Tunesien will wichtiger Produzent von Strom aus erneuerbaren Energiequellen und von grünem Wasserstoff werden – beides mit Blick auf Europa. In die Pläne kommt nun neuer Schwung. (Stand: 29.05.2024)
31.05.2024
Von Verena Matschoß | Tunis
Am 8. Mai 2024 fand die Grundsteinlegung für einen 120-Megawatt-Solarpark im Gebiet Kairouan statt. Nach jahrelanger Verzögerung scheint damit Leben in die Großprojekte zum Ausbau der Erneuerbaren in Tunesien zu kommen. Das Projekt wurde bereits 2019 an die emiratische AMEA Power vergeben, das Ende der Bauarbeiten ist nun für Sommer 2025 geplant.
500 Megawatt neue Solarkapazität
Das Vorhaben ist Teil des Konzessionsregimes, unter das größere Projekte beim Ausbau der Erneuerbaren fallen. Im Jahr 2018 begann der Ausschreibungsprozess für fünf Solarparks mit einer Gesamtleistung von 500 Megawatt. Die Projekte sollen als öffentlich-private Partnerschaften umgesetzt werden. Stromabnehmer ist die staatliche Société tunisienne de l’électricité et du gaz (STEG).

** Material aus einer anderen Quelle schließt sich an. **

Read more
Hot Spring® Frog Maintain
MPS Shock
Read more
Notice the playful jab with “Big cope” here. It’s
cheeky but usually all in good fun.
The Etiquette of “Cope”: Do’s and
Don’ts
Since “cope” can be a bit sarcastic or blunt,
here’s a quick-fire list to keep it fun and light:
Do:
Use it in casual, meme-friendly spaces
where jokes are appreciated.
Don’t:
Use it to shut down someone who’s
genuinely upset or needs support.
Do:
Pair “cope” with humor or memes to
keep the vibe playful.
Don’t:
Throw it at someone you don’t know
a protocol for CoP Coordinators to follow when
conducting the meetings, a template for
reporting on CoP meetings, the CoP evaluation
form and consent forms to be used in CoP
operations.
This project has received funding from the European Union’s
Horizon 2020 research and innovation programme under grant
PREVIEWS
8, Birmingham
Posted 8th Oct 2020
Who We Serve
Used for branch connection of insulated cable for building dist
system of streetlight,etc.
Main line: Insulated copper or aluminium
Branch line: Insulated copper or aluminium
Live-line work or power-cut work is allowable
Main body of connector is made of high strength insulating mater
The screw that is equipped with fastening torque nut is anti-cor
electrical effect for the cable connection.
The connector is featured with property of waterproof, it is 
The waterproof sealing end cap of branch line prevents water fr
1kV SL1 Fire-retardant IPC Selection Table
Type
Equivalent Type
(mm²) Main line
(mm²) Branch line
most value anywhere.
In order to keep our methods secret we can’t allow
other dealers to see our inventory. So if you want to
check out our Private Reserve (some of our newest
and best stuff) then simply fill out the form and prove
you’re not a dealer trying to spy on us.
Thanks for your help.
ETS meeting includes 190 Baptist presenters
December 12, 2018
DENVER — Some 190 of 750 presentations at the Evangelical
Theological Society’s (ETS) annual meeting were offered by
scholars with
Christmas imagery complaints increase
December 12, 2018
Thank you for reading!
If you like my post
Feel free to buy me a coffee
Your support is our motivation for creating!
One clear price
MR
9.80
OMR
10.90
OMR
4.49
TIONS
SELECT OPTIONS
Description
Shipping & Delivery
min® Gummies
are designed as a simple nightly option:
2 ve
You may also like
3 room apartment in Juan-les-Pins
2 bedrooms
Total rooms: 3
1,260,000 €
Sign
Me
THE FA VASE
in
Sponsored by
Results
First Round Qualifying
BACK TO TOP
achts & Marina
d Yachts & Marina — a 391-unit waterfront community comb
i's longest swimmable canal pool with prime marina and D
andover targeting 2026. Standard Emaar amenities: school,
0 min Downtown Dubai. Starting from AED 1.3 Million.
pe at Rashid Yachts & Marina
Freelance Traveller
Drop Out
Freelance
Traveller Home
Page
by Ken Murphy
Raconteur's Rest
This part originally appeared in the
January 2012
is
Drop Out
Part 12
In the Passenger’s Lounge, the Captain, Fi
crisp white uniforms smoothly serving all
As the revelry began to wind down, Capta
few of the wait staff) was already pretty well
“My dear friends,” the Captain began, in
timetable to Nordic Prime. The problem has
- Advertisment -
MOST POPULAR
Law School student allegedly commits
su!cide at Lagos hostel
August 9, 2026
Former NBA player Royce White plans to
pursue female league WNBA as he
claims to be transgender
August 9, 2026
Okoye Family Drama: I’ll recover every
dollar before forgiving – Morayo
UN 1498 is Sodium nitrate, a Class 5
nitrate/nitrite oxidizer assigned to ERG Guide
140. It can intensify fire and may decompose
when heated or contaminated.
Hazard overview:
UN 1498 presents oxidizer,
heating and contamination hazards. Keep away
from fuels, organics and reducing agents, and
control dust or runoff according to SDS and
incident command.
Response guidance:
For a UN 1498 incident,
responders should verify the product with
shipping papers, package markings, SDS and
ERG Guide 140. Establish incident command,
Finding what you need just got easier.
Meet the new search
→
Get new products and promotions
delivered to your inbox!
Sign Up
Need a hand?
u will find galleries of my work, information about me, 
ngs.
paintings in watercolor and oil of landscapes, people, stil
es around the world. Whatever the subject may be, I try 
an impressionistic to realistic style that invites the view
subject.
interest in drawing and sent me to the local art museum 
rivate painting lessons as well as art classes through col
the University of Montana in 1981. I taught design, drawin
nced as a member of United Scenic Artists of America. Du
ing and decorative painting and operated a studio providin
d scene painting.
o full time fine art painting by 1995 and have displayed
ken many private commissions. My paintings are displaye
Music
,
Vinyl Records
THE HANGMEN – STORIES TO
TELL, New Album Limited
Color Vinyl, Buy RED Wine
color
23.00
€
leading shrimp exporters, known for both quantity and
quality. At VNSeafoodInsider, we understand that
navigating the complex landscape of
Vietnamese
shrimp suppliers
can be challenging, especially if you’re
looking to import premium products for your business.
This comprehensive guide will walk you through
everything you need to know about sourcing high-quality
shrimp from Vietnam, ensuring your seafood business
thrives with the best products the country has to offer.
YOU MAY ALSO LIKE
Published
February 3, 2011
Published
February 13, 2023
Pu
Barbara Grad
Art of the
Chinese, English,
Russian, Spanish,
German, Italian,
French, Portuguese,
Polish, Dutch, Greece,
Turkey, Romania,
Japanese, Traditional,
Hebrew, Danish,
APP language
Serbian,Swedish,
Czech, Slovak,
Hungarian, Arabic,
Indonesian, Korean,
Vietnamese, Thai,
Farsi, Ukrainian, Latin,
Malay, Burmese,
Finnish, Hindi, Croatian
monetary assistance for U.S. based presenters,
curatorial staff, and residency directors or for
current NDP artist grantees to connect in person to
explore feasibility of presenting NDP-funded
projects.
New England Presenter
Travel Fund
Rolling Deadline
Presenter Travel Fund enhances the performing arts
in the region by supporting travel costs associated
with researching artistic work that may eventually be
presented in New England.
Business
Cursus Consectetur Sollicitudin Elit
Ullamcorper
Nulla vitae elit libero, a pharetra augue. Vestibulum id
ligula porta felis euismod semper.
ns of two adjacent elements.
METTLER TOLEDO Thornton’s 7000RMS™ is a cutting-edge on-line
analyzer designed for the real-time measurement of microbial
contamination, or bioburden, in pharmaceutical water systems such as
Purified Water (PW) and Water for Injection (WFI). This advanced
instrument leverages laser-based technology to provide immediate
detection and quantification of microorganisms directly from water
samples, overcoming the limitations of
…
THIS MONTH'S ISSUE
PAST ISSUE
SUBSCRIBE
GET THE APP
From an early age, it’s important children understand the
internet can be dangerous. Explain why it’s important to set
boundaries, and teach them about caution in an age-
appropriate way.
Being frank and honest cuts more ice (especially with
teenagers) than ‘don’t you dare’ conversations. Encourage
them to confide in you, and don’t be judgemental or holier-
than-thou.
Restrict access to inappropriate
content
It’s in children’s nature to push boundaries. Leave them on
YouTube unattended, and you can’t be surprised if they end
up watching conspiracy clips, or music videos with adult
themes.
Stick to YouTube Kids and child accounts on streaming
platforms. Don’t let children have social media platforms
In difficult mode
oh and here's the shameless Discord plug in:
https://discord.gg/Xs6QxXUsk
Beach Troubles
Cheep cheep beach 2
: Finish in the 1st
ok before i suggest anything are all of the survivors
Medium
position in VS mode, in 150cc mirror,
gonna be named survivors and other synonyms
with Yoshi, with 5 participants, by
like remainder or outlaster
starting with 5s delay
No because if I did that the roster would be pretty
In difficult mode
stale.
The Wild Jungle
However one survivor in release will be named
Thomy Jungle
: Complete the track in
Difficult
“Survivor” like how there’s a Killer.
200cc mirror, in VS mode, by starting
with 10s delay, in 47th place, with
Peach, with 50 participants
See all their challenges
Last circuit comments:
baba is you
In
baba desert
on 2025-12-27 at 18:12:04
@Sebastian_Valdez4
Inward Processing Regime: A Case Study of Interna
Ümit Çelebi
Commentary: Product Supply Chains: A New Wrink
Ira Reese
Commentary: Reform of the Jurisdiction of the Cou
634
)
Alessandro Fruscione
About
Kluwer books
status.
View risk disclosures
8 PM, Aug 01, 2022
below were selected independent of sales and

AMEA Power setzt ein weiteres Projekt im Rahmen des Konzessionsregimes um, nämlich eine Solaranlage mit einer Kapazität von 200 Megawatt in Tataouine. Die französische Firma Voltalia ist Generalunternehmen bei einem 130 Megawatt Solarpark in Gafsa. Beide Verträge wurden Anfang Mai unterzeichnet.
Bei zwei weiteren Projekten aus der ersten Konzessionsrunde könnten Pressemeldungen zufolge im Sommer 2024 die Bauarbeiten beginnen. Ursprünglich hatte SCATEC Solar aus Norwegen den Zuschlag für drei der fünf Konzessionsprojekte bekommen. Laut einer Pressemitteilung wird das Unternehmen nur noch 120 Megawatt anstelle von 360 Megawatt umsetzen.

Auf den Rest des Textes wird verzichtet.